Ask Terry Questions Home Equity Loan for paying credit card debt

Home Equity Loan for paying credit card debt

By Terry Savage on December 13, 2018 | Housing / Real Estate

Hi Terry,
My wife & I are in our mid to late 40’s and have accumulated close to $98K in credit card debt over the years and it is finally catching up to us. This was partly due to the fact that we bought a house out in the suburbs in 2016 and then we both lost our jobs a couple of months later. We have both have found new jobs since, but we are making roughly $50K/year less than our previous salaries and have stumbled in our money management. We have no derogatory marks on our credit history and the main item bringing us down is poor credit usage (high balances, little credit available) on the credit cards. I contacted the NFCC and they put to me a local counselor that only offered credit card consolidation. (I don’t think that would work for us).

I’m considering using equity in my house (which is about $36K) and getting a Home Equity Loan to pay down some of that debt. I’m a little confused as to which would be better suited: a HE Loan or a HELOC. I still want to have available credit (for emergency purposes) and have some kind of cash flow as well. Can you help clarify?

Terry Says

Those are just two different names for the same thing — borrowing against the equity in your home.  With a “line of credit” you do not have to take down the money immediately, and do not pay interest until you do.  With an actual home equity LOAN, you’ll start paying interest immediately.

VERY IMPORTANT:  As noted in a nearby Q&A response, if you do not use the loan to “improve the property” but instead use it to consolidate and pay off credit card debt, the interest is no longer deductible!   So unless you get a much lower rate on this loan than on your credit cards, this won’t make much difference, even though the interest may be calculated differently.

Also, read next week’s column on balance transfer cards.  That’s another thing to consider if your credit is ok.  And it gives the formula for getting out from under credit card debt.

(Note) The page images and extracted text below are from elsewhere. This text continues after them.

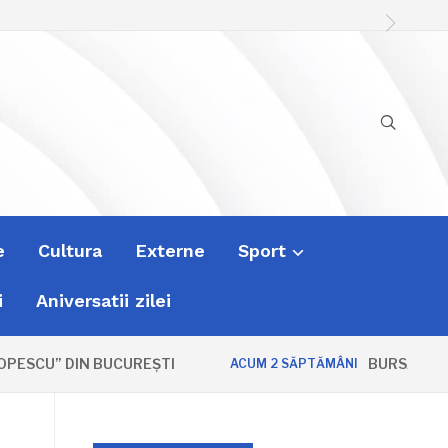
e
Cultura
Externe
Sport
i
Aniversatii zilei
SCU” DIN BUCUREȘTI
BURSA ZVONUR
ACUM 2 SĂPTĂMÂNI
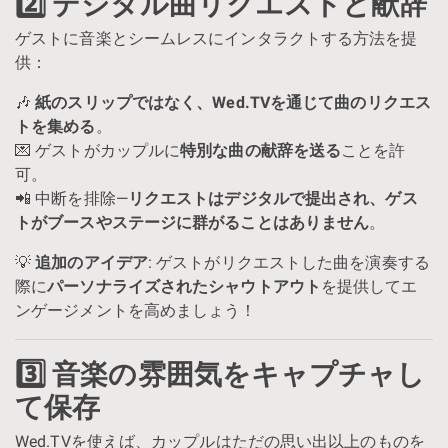
2️⃣ デジタル曲リクエストと献辞
ゲストに音楽とシームレスにインタラクトする方法を提
供：
🎶
紙のスリップではなく、Wed.TVを通じて曲のリクエス
トを集める
。
💌 ゲストがカップルに
特別な曲の献辞を送る
ことを許
可。
📲 中断を排除—
リクエストはデジタルで提出され、ゲス
トがブースやステージに群がることはありません
。
💡
追加のアイデア
: ゲストがリクエストした曲を演奏する
際に
パーソナライズされたシャウトアウト
を提供してエ
ンゲージメントを高めましょう！
3️⃣ 音楽の雰囲気をキャプチャし
て保存
Wed.TVを使えば、カップルはただの思い出以上のものを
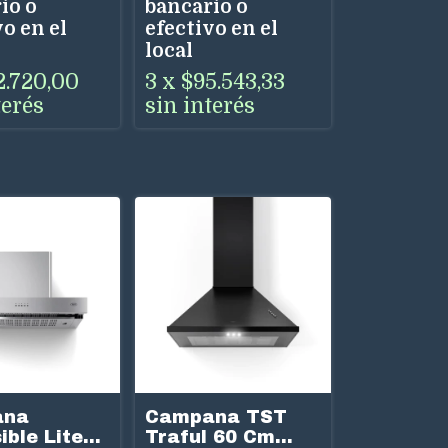
io o
bancario o
o en el
efectivo en el
local
2.720,00
3
x
$95.543,33
terés
sin interés
ana
Campana TST
ible Lite
Traful 60 Cm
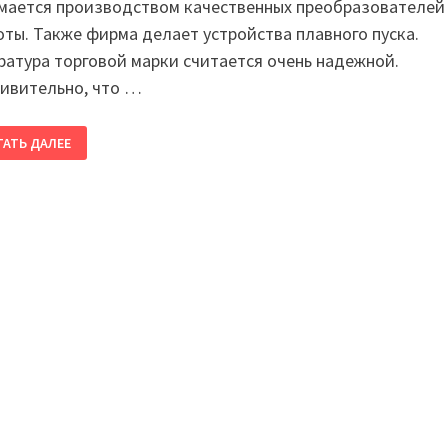
мается производством качественных преобразователей
оты. Также фирма делает устройства плавного пуска.
ратура торговой марки считается очень надежной.
ивительно, что …
ТАТЬ ДАЛЕЕ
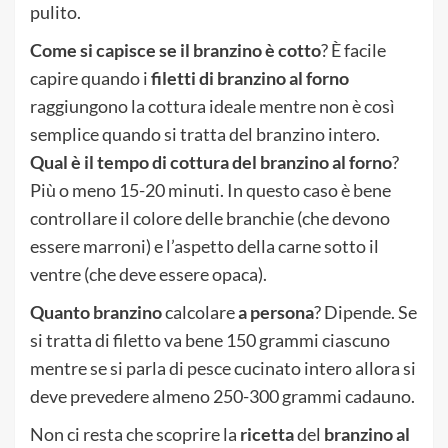
pulito.
Come si capisce se il branzino è cotto
? È facile
capire quando i
filetti di branzino al forno
raggiungono la cottura ideale mentre non è così
semplice quando si tratta del branzino intero.
Qual è il tempo di cottura del branzino al forno
?
Più o meno 15-20 minuti. In questo caso è bene
controllare il colore delle branchie (che devono
essere marroni) e l’aspetto della carne sotto il
ventre (che deve essere opaca).
Quanto branzino
calcolare
a persona
? Dipende. Se
si tratta di filetto va bene 150 grammi ciascuno
mentre se si parla di pesce cucinato intero allora si
deve prevedere almeno 250-300 grammi cadauno.
Non ci resta che scoprire la
ricetta
del
branzino al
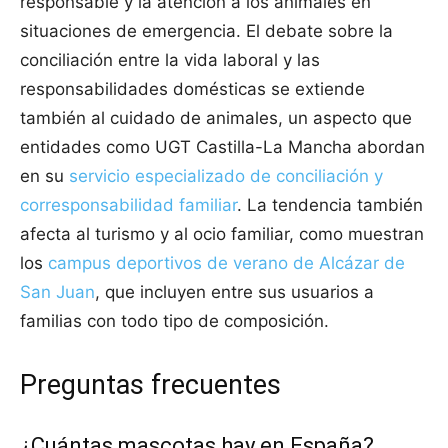
responsable y la atención a los animales en
situaciones de emergencia. El debate sobre la
conciliación entre la vida laboral y las
responsabilidades domésticas se extiende
también al cuidado de animales, un aspecto que
entidades como UGT Castilla-La Mancha abordan
en su
servicio especializado de conciliación y
corresponsabilidad familiar
. La tendencia también
afecta al turismo y al ocio familiar, como muestran
los
campus deportivos de verano de Alcázar de
San Juan
, que incluyen entre sus usuarios a
familias con todo tipo de composición.
Preguntas frecuentes
¿Cuántas mascotas hay en España?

Let me ask you to consider another option.  Do you really NEED to live in your suburban house?  Would you be better off selling, (and assuming the gains would be tax-free depending on the amount of profit and your tax filing status), and consider starting over with a fresh slate in a less expensive home, or even renting.  This would get you out from under the burden of debt and give you some breathing room.     Of course , if you have children involved this may have other implications.